This gravity idea causes a lot of anxiety in pregnant mothers and they often fear that they will be “tied to the bed” or have to deliver “flat on their backs,” working against gravity. I will often be working with an exhausted mother, who is pushing well on her back and has no energy for any other position, that suddenly cries out, “but shouldn’t I try to get up so I can get some gravity?”

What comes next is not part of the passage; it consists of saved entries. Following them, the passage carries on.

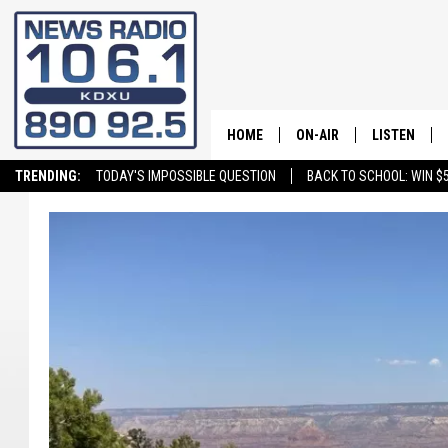
HOME
ON-AIR
LISTEN
TRENDING:
TODAY'S IMPOSSIBLE QUESTION
BACK TO SCHOOL: WIN $5
ALL STAFF
LISTEN LIVE
SCHEDULE
ON DEMAND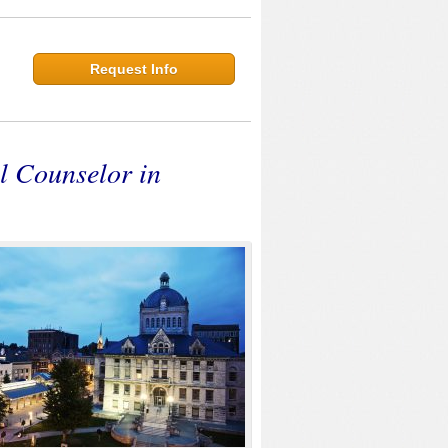
Request Info
l Counselor in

But the simple fact is that gravity has nothing to do with getting a baby out. If it did, babies would be falling out of women left and right and there would be little need for advice about birth. No, getting a baby out is about moving a baby past an obstruction: the mother’s cervix, soft tissue, including cartilage and muscle, and the hard bones of the pelvis. In order for this to happen, the mother’s soft tissues need to mold, stretch, and relax and the connections between the bones in the pelvis need to loosen. Adequate force must then consistently work the baby through these structures. The baby has to rotate into different orientations so that it may move more easily through pelvis and the bones in the baby’s skull must shift and mold in order to decrease the diameter of the baby’s head squeezing through this narrow passage. It is an extremely complicated process and given that mothers and babies come in all different shapes and sizes, it is no wonder that it can be a significant challenge to achieve.

This is not to say that freedom of movement, ambulation, and alternative pushing positions do not benefit women in labor. They do. Studies have shown that mothers who are able to move freely throughout their labors report less pain, have shorter labors, and less need for pitocin and epidurals. Alternative pushing positions, such as hands-and-knees, side lying, and squatting, are associated with less perineal tearing, shorter pushing stages, and less observed fetal heart rate changes, however in the studies that have been performed, no one pushing position was so superior as to consider it a preferred position for delivery. Furthermore, none of the studies examining position in labor and specifically pushing positions have demonstrated higher spontaneous vaginal delivery rates in mom’s who spend their labors upright or push in upright positions. In fact, a recent well-done study in the UK which specifically looked at women with epidurals, found that women who pushed on their backs actually had higher vaginal delivery rates than those that sat upright, even though their deliveries where performed by midwives who reported that they believed upright positions were superior.  (Upright versus lying down position in second stage of labour in nulliparous women with low dose epidural: BUMPES randomised controlled trial. BMJ 2017; 359 :j4471)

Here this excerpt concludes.